George’s book I Me Mine (published in 1980 by Genesis Publications, and in 1982 by W. H. Allen) was dedicated to ‘gardeners everywhere’ and in it he says that he now looks upon himself as a gardener. ‘I’m really quite simple. I don’t want to be in the business full-time, because I’m a gardener. I plant flowers and watch them grow. I don’t go out to clubs and partying. I stay at home and watch the river flow.’
The latter is certainly true, as he lives a private life, but he is not a recluse, as some people have described him. A recluse, of the Howard Hughes variety, implies an eccentric, if not someone tinged with madness, which George is certainly not. He is sensible, well balanced, witty, aware of himself, aware of the world, honest and forthright, kind and generous and idealistic. He can also be grumpy, harsh and unfair and harbour resentment. In many ways, holed up in that Gothic folly, he leads a more ‘ordinary’ life than Paul, in that, unlike Paul, he no longer plays the public part of a rock and roll superstar.
He keeps out of the limelight because he knows, only too well, that the lime wants to alight on his old Beatle days, a subject he hates talking about. Even at the time, back in the late 1960s, writing my book, I found it hard to get George to talk about being a Beatle. It was a shame, as he has the best memory of the four and saw things very clearly.

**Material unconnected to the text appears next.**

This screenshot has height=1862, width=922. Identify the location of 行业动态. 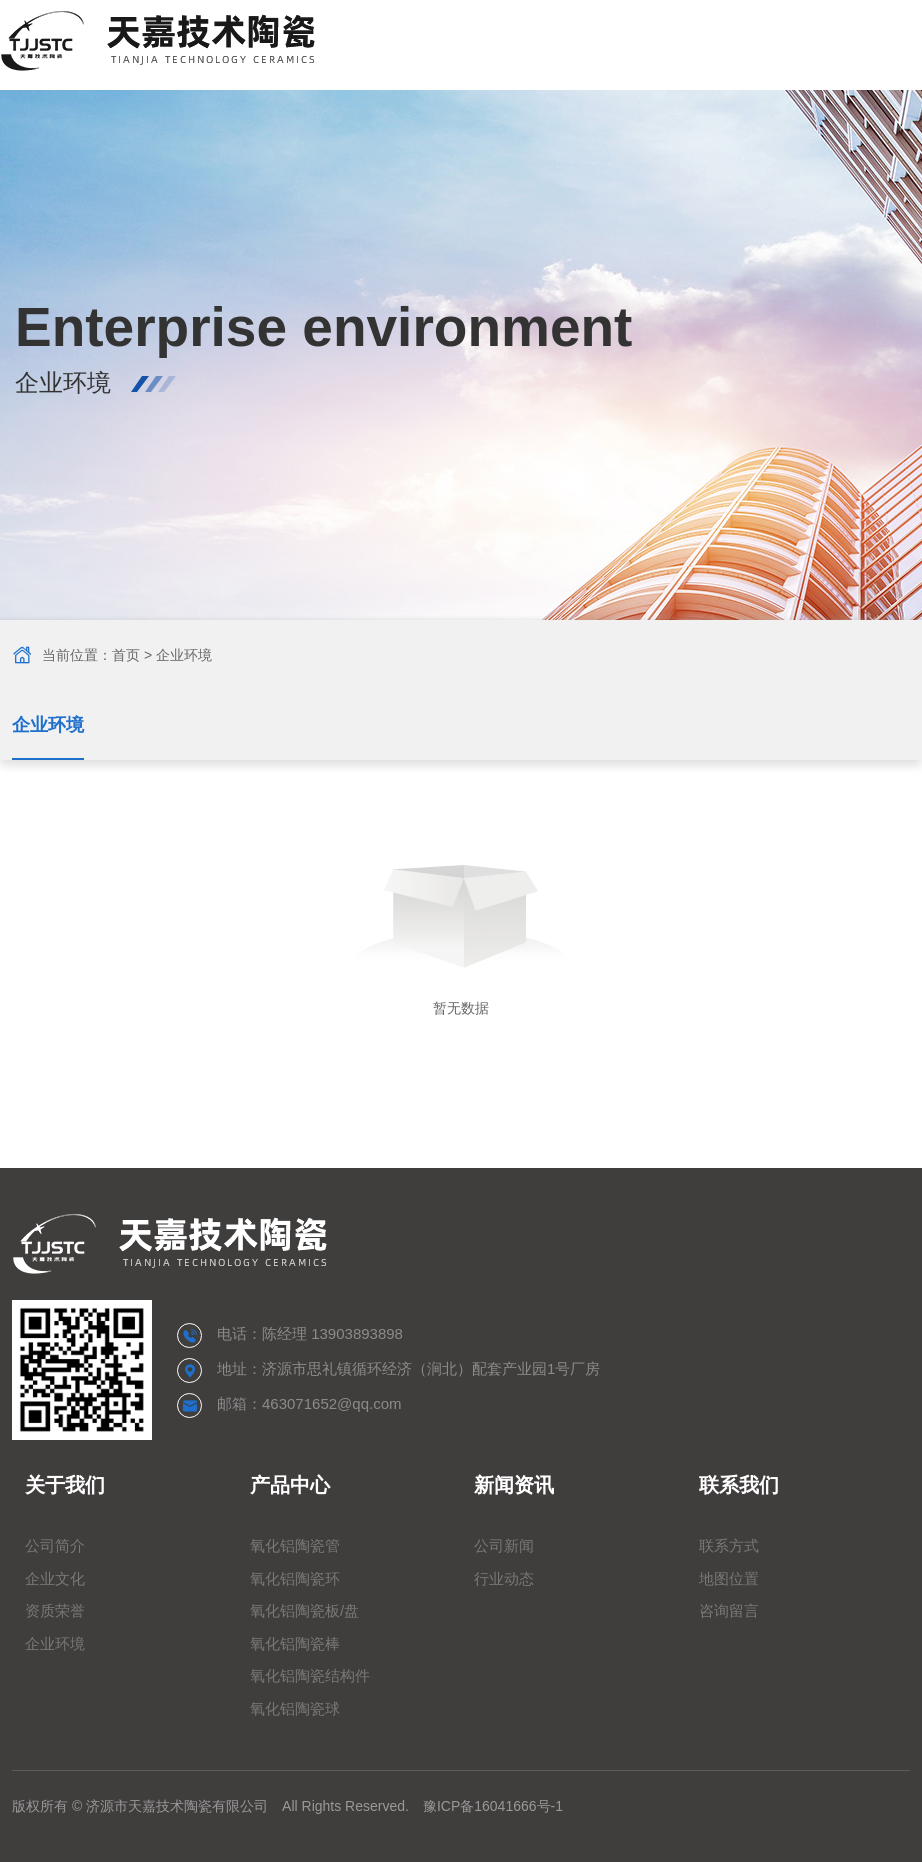
(504, 1578).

With John, I often felt that his rubbishing of his Beatle days was partly for effect, to be contrary, to be provocative, and also to cover up his own guilt. Given the right interviewer, and the right atmosphere, John could always be talked into going over it all, once again. Paul will very easily talk about the past. But George was always matter-of-fact, quick and dismissive. Fifteen years later, he has many more engrossing topics to concern himself with. No outsider has trapped George, in the last 15 years, into talking properly about his Beatle days, either for or against them. It is only in passing, in brief conversations, or quick asides, that he will mention them.